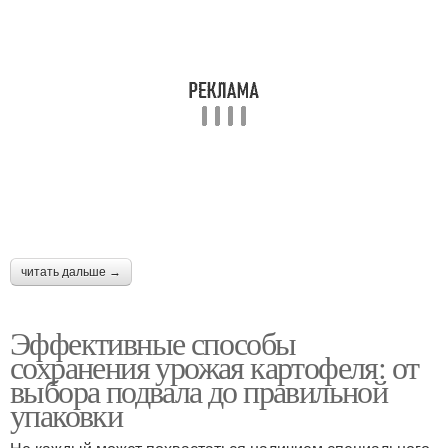
Фитоспориный
Картофель в кладовке
картофель
Болезный картофель
Препарат на картофеле
Фитоспорин для
читать дальше →
Клубный картофель
картофеля
Эффективные способы
сохранения урожая картофеля: от
выбора подвала до правильной
Хранение на зимнем
Емкостя для хранения
упаковки
балконе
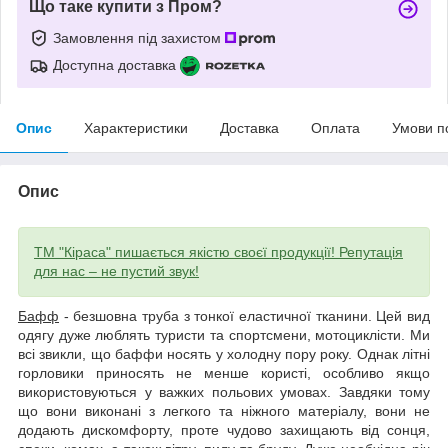
Що таке купити з Пром?
Замовлення під захистом
Доступна доставка
Опис
Характеристики
Доставка
Оплата
Умови п
Опис
ТМ "Кіраса" пишається якістю своєї продукції! Репутація
для нас – не пустий звук!
Бафф
- безшовна труба з тонкої еластичної тканини. Цей вид
одягу дуже люблять туристи та спортсмени, мотоциклісти. Ми
всі звикли, що баффи носять у холодну пору року. Однак літні
горловики приносять не менше користі, особливо якщо
використовуються у важких польових умовах. Завдяки тому
що вони виконані з легкого та ніжного матеріалу, вони не
додають дискомфорту, проте чудово захищають від сонця,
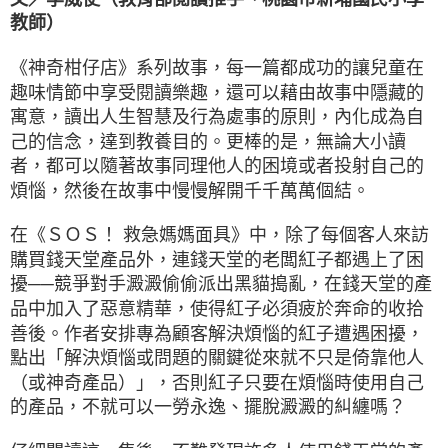
教師）
《神奇柑仔店》系列故事，每一篇都成功的讓兒童在
趣味情節中享受閱讀樂趣，還可以藉由故事中隱藏的
寓意，讀出人生智慧及行為處事的原則，內化成為自
己的信念，達到教養目的。更棒的是，無論大小讀
者，都可以隨著故事同理他人的困境或者投射自己的
煩惱，然後在故事中慢慢解開千千萬萬個結。
在《ＳＯＳ！ 救急媽媽面具》中，除了每個客人來訪
購買錢天堂產品外，連錢天堂的老闆紅子都遇上了困
擾──競爭對手澱澱偷偷派出黑貓搗亂，在錢天堂的產
品中加入了惡意精華，使得紅子必須疲於奔命的收拾
善後。作者安排專為顧客解決煩惱的紅子遭遇困擾，
點出「解決煩惱或問題的關鍵從來就不只是倚靠他人
（或神奇產品）」，否則紅子只要在煩惱時使用自己
的產品，不就可以一勞永逸、擺脫澱澱的糾纏嗎？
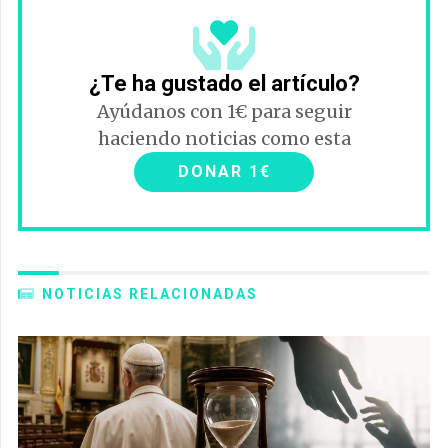
¿Te ha gustado el artículo?
Ayúdanos con 1€ para seguir
haciendo noticias como esta
DONAR 1€
NOTICIAS RELACIONADAS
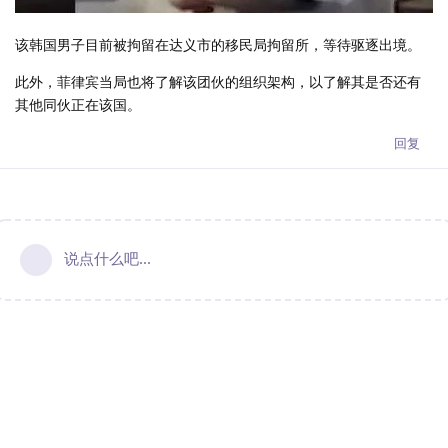
该韩国男子目前被拘留在达义市的移民局拘留所，等待驱逐出境。
此外，菲律宾当局也将了解该团伙的组织架构，以了解其是否还有
其他同伙正在该国。
回复
说点什么吧...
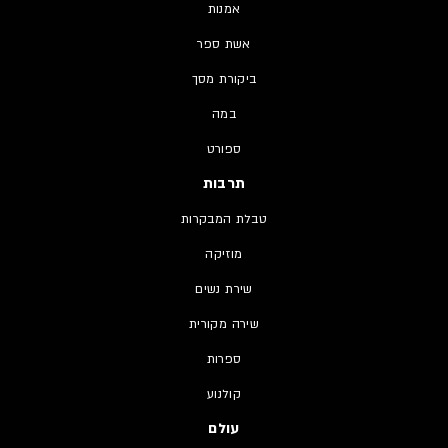
אמנות
אשת ספר
ביקורת מסך
במה
ספורט
תרבות
טבלת המבקרות
מוזיקה
שירת נשים
שירה מקורית
ספרות
קולנוע
עולם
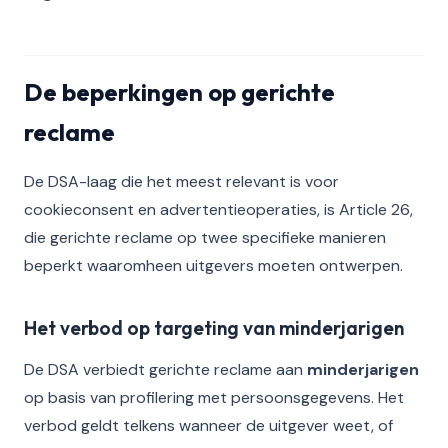
De beperkingen op gerichte
reclame
De DSA-laag die het meest relevant is voor
cookieconsent en advertentieoperaties, is Article 26,
die gerichte reclame op twee specifieke manieren
beperkt waaromheen uitgevers moeten ontwerpen.
Het verbod op targeting van minderjarigen
De DSA verbiedt gerichte reclame aan
minderjarigen
op basis van profilering met persoonsgegevens. Het
verbod geldt telkens wanneer de uitgever weet, of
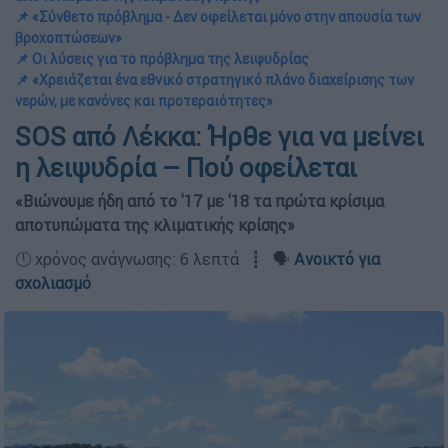
📌 «Σύνθετο πρόβλημα - Δεν οφείλεται μόνο στην απουσία των
βροχοπτώσεων»
📌 Οι λύσεις για το πρόβλημα της λειψυδρίας
📌 «Χρειάζεται ένα εθνικό στρατηγικό πλάνο διαχείρισης των
νερών, με κανόνες και προτεραιότητες»
SOS από Λέκκα: Ήρθε για να μείνει
η λειψυδρία – Πού οφείλεται
«Βιώνουμε ήδη από το '17 με '18 τα πρώτα κρίσιμα
αποτυπώματα της κλιματικής κρίσης»
🕛 χρόνος ανάγνωσης: 6 λεπτά ┋ 🗣️
Ανοικτό για
σχολιασμό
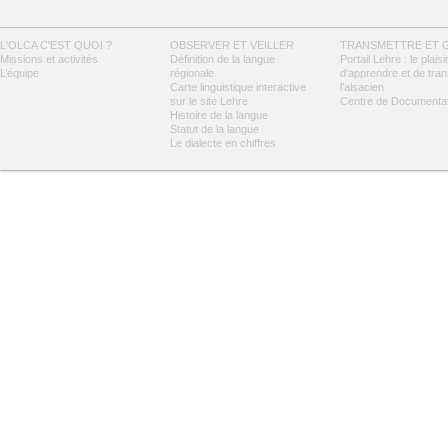
L'OLCA C'EST QUOI ?
OBSERVER ET VEILLER
TRANSMETTRE ET 
Missions et activités
Définition de la langue
Portail Lehre : le plaisi
L’équipe
régionale
d’apprendre et de tra
Carte linguistique interactive
l’alsacien
sur le site Lehre
Centre de Documentat
Histoire de la langue
Statut de la langue
Le dialecte en chiffres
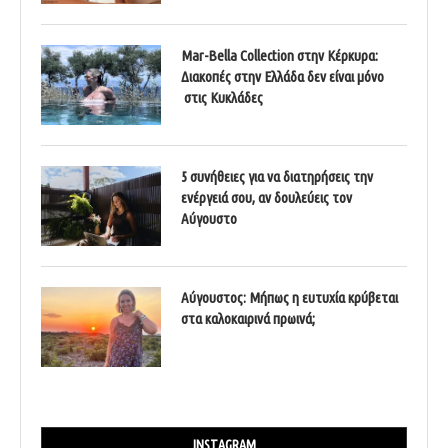
Mar-Bella Collection στην Κέρκυρα:
Διακοπές στην Ελλάδα δεν είναι μόνο
στις Κυκλάδες
5 συνήθειες για να διατηρήσεις την
ενέργειά σου, αν δουλεύεις τον
Αύγουστο
Αύγουστος: Μήπως η ευτυχία κρύβεται
στα καλοκαιρινά πρωινά;
INSTAGRAM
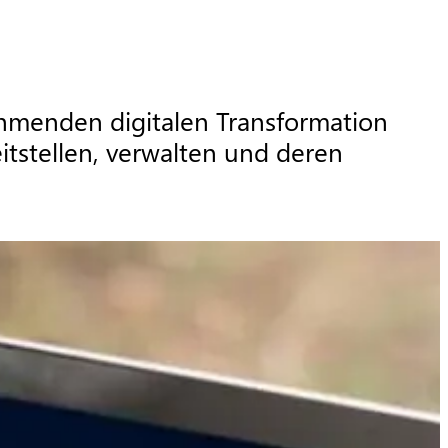
hmenden digitalen Transformation 
tstellen, verwalten und deren 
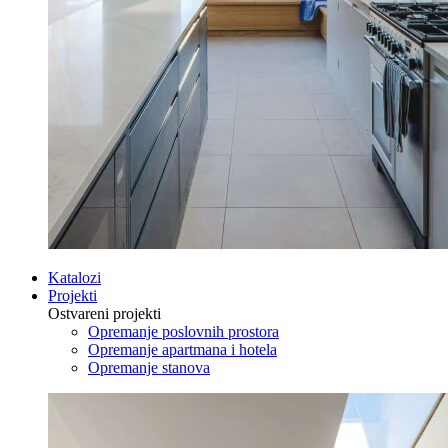
Katalozi
Projekti
Ostvareni projekti
Opremanje poslovnih prostora
Opremanje apartmana i hotela
Opremanje stanova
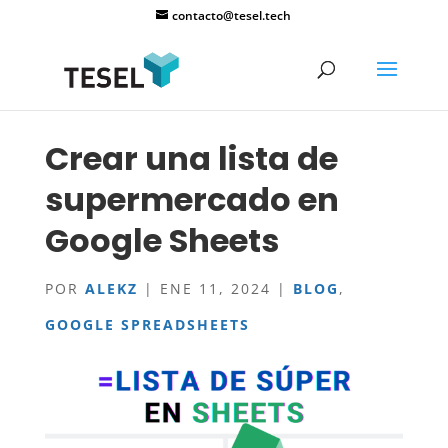
contacto@tesel.tech
Crear una lista de
supermercado en
Google Sheets
POR
ALEKZ
|
ENE 11, 2024
|
BLOG
,
GOOGLE SPREADSHEETS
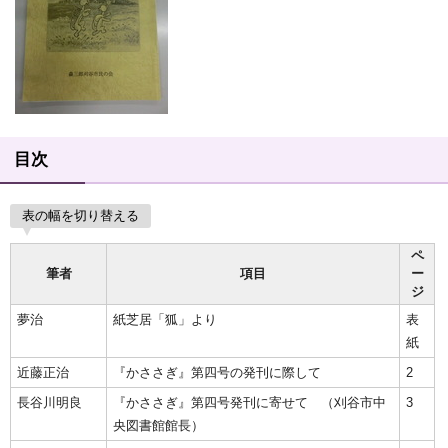
目次
表の幅を切り替える
ペ
筆者
項目
ー
ジ
夢治
紙芝居「狐」より
表
紙
近藤正治
『かささぎ』第四号の発刊に際して
2
長谷川明良
『かささぎ』第四号発刊に寄せて （刈谷市中
3
央図書館館長）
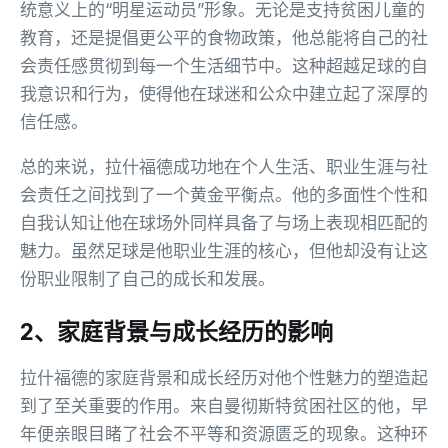
统意义上的“明星运动员”形象。无论是支持贫困儿童的
教育，还是提倡更公平的食物政策，他总能将自己的社
会责任感贯彻到每一个生活细节中。这种超越足球的自
我意识和行为，使得他在球迷和公众中建立起了深厚的
信任感。
总的来说，拉什福德成功地在个人生活、职业生涯与社
会责任之间找到了一个黄金平衡点。他的多面性个性和
自我认知让他在球场外同样具备了与场上表现相匹配的
魅力。虽然足球是他职业生涯的核心，但他却没有让这
份职业限制了自己的成长和发展。
2、家庭背景与成长经历的影响
拉什福德的家庭背景和成长经历对他个性魅力的塑造起
到了至关重要的作用。来自曼彻斯特贫困社区的他，早
年便亲眼目睹了社会不平等和资源匮乏的现象。这种环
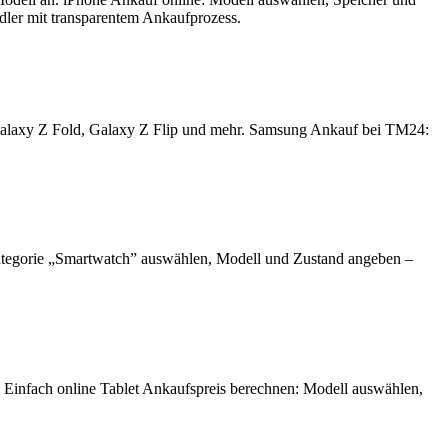
ndler mit transparentem Ankaufprozess.
Galaxy Z Fold, Galaxy Z Flip und mehr. Samsung Ankauf bei TM24:
ategorie „Smartwatch” auswählen, Modell und Zustand angeben –
. Einfach online Tablet Ankaufspreis berechnen: Modell auswählen,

Your goal: If an entry holds an image, omit that image and print the remainder exactly as it stands.

Response:
Фитоспориный
Картофель в кладовке
картофель
Болезный картофель
Препарат на картофеле
Фитоспорин для
читать дальше →
Клубный картофель
картофеля
Эффективные способы
сохранения урожая картофеля: от
выбора подвала до правильной
Хранение на зимнем
Емкостя для хранения
упаковки
балконе
Що таке купити з Пром?
Замовлення під захистом
Доступна доставка
Опис
Характеристики
Доставка
Оплата
Умови п
Опис
ТМ "Кіраса" пишається якістю своєї продукції! Репутація
для нас – не пустий звук!
Бафф
- безшовна труба з тонкої еластичної тканини. Цей вид
одягу дуже люблять туристи та спортсмени, мотоциклісти. Ми
всі звикли, що баффи носять у холодну пору року. Однак літні
горловики приносять не менше користі, особливо якщо
використовуються у важких польових умовах. Завдяки тому
що вони виконані з легкого та ніжного матеріалу, вони не
додають дискомфорту, проте чудово захищають від сонця,
教師）
《神奇柑仔店》系列故事，每一篇都成功的讓兒童在
趣味情節中享受閱讀樂趣，還可以藉由故事中隱藏的
寓意，讀出人生智慧及行為處事的原則，內化成為自
己的信念，達到教養目的。更棒的是，無論大小讀
者，都可以隨著故事同理他人的困境或者投射自己的
煩惱，然後在故事中慢慢解開千千萬萬個結。
在《ＳＯＳ！ 救急媽媽面具》中，除了每個客人來訪
購買錢天堂產品外，連錢天堂的老闆紅子都遇上了困
擾──競爭對手澱澱偷偷派出黑貓搗亂，在錢天堂的產
品中加入了惡意精華，使得紅子必須疲於奔命的收拾
善後。作者安排專為顧客解決煩惱的紅子遭遇困擾，
點出「解決煩惱或問題的關鍵從來就不只是倚靠他人
（或神奇產品）」，否則紅子只要在煩惱時使用自己
的產品，不就可以一勞永逸、擺脫澱澱的糾纏嗎？
¿Te ha gustado el artículo?
Ayúdanos con 1€ para seguir
haciendo noticias como esta
DONAR 1€
NOTICIAS RELACIONADAS
该韩国男子目前被拘留在达义市的移民局拘留所，等待驱逐出境。
此外，菲律宾当局也将了解该团伙的组织架构，以了解其是否还有
其他同伙正在该国。
回复
说点什么吧...
אמנות
אשת ספר
ביקורת מסך
במה
ספורט
תרבות
טבלת המבקרות
מוזיקה
שירת נשים
שירה מקורית
ספרות
קולנוע
עולם
De beperkingen op gerichte
reclame
De DSA-laag die het meest relevant is voor
cookieconsent en advertentieoperaties, is Article 26,
die gerichte reclame op twee specifieke manieren
beperkt waaromheen uitgevers moeten ontwerpen.
Het verbod op targeting van minderjarigen
De DSA verbiedt gerichte reclame aan
minderjarigen
op basis van profilering met persoonsgegevens. Het
verbod geldt telkens wanneer de uitgever weet, of
📌 «Σύνθετο πρόβλημα - Δεν οφείλεται μόνο στην απουσία των
βροχοπτώσεων»
📌 Οι λύσεις για το πρόβλημα της λειψυδρίας
📌 «Χρειάζεται ένα εθνικό στρατηγικό πλάνο διαχείρισης των
νερών, με κανόνες και προτεραιότητες»
SOS από Λέκκα: Ήρθε για να μείνει
η λειψυδρία – Πού οφείλεται
«Βιώνουμε ήδη από το '17 με '18 τα πρώτα κρίσιμα
αποτυπώματα της κλιματικής κρίσης»
🕛 χρόνος ανάγνωσης: 6 λεπτά ┋ 🗣️
Ανοικτό για
σχολιασμό
L'OLCA C'EST QUOI ?
OBSERVER ET VEILLER
TRANSMETTRE ET 
Missions et activités
Définition de la langue
Portail Lehre : le plaisi
L’équipe
régionale
d’apprendre et de tra
Carte linguistique interactive
l’alsacien
sur le site Lehre
Centre de Documentat
Histoire de la langue
Statut de la langue
Le dialecte en chiffres
Mar-Bella Collection στην Κέρκυρα:
Διακοπές στην Ελλάδα δεν είναι μόνο
στις Κυκλάδες
5 συνήθειες για να διατηρήσεις την
ενέργειά σου, αν δουλεύεις τον
Αύγουστο
Αύγουστος: Μήπως η ευτυχία κρύβεται
στα καλοκαιρινά πρωινά;
INSTAGRAM
hmenden digitalen Transformation 
tstellen, verwalten und deren 
Katalozi
Projekti
Ostvareni projekti
Opremanje poslovnih prostora
Opremanje apartmana i hotela
Opremanje stanova
contacto@tesel.tech
Crear una lista de
supermercado en
Google Sheets
POR
ALEKZ
|
ENE 11, 2024
|
BLOG
,
GOOGLE SPREADSHEETS
目次
表の幅を切り替える
ペ
筆者
項目
ー
ジ
夢治
紙芝居「狐」より
表
紙
近藤正治
『かささぎ』第四号の発刊に際して
2
長谷川明良
『かささぎ』第四号発刊に寄せて （刈谷市中
3
央図書館館長）
统意义上的“明星运动员”形象。无论是支持贫困儿童的
教育，还是提倡更公平的食物政策，他总能将自己的社
会责任感贯彻到每一个生活细节中。这种超越足球的自
我意识和行为，使得他在球迷和公众中建立起了深厚的
信任感。
总的来说，拉什福德成功地在个人生活、职业生涯与社
会责任之间找到了一个黄金平衡点。他的多面性个性和
自我认知让他在球场外同样具备了与场上表现相匹配的
魅力。虽然足球是他职业生涯的核心，但他却没有让这
份职业限制了自己的成长和发展。
2、家庭背景与成长经历的影响
拉什福德的家庭背景和成长经历对他个性魅力的塑造起
到了至关重要的作用。来自曼彻斯特贫困社区的他，早
年便亲眼目睹了社会不平等和资源匮乏的现象。这种环
ndler mit transparentem Ankaufprozess.
Galaxy Z Fold, Galaxy Z Flip und mehr. Samsung Ankauf bei TM24:
ategorie „Smartwatch” auswählen, Modell und Zustand angeben –
. Einfach online Tablet Ankaufspreis berechnen: Modell auswählen,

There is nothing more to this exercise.